== Task details ==
Where the string "MediaFire" occurs in the material below, report the whole line.

== Data section ==

● ● ●

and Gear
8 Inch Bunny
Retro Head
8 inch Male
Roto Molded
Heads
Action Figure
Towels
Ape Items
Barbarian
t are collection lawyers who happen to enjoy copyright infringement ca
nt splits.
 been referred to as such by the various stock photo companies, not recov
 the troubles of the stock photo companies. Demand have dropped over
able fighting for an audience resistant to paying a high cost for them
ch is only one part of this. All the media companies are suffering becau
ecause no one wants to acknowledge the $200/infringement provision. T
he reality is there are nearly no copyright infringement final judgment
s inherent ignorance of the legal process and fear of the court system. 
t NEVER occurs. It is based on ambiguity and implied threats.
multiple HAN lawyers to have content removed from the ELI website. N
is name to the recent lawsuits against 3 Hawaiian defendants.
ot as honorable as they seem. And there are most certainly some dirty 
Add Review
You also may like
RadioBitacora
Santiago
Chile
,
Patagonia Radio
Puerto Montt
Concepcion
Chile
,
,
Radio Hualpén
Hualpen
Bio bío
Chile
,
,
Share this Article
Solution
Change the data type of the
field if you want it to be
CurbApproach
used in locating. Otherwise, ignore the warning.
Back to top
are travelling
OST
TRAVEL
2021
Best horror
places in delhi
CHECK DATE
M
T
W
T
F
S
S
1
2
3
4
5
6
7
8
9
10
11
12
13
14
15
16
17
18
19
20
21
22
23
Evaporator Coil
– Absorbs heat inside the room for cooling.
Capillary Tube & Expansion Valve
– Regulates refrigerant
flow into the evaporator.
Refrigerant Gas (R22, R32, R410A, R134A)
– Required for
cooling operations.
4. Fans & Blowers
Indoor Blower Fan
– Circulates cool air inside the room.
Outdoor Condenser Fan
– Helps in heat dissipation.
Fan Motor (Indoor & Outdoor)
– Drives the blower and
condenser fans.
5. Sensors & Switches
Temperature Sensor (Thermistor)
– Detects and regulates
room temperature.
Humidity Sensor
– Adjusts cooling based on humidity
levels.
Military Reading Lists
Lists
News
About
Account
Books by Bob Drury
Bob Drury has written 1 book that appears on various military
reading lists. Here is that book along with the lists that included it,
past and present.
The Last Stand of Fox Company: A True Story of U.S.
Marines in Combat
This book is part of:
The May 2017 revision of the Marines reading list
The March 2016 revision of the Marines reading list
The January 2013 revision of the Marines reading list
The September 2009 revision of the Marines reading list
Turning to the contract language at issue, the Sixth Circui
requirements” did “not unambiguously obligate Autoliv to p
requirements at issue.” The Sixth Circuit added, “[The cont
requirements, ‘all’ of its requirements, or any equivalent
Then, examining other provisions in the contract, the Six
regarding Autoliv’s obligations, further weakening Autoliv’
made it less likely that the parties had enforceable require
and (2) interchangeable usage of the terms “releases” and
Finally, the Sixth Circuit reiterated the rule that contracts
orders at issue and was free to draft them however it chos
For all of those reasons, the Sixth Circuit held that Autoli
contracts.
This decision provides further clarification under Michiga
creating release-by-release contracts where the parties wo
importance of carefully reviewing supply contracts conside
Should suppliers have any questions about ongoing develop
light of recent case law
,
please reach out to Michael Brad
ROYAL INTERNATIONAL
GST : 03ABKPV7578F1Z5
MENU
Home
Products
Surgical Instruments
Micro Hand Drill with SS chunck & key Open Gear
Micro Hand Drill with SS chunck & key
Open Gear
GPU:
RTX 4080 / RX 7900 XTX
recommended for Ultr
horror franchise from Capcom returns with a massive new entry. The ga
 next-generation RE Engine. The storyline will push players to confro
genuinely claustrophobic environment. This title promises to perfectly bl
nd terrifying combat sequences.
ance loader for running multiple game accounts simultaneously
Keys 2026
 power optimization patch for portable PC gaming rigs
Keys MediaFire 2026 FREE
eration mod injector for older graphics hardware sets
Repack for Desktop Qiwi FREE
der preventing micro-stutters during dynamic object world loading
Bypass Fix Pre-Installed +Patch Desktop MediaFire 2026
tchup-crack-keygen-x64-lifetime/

● ● ●

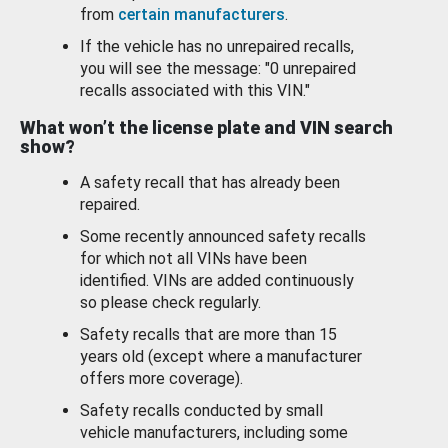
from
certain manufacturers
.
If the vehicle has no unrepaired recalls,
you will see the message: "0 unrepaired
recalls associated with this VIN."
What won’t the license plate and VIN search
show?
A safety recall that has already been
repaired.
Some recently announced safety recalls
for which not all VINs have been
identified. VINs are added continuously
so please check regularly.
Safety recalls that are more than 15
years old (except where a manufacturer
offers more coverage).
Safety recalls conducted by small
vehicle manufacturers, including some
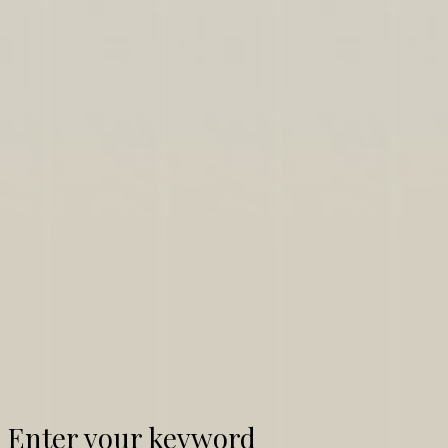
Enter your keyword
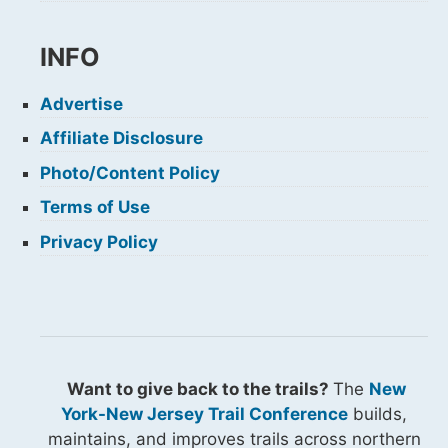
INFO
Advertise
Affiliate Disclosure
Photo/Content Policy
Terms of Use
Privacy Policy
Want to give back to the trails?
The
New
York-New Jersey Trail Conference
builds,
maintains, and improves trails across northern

● ● ●

== Result for this task ==
Keys MediaFire 2026 FREE
Bypass Fix Pre-Installed +Patch Desktop MediaFire 2026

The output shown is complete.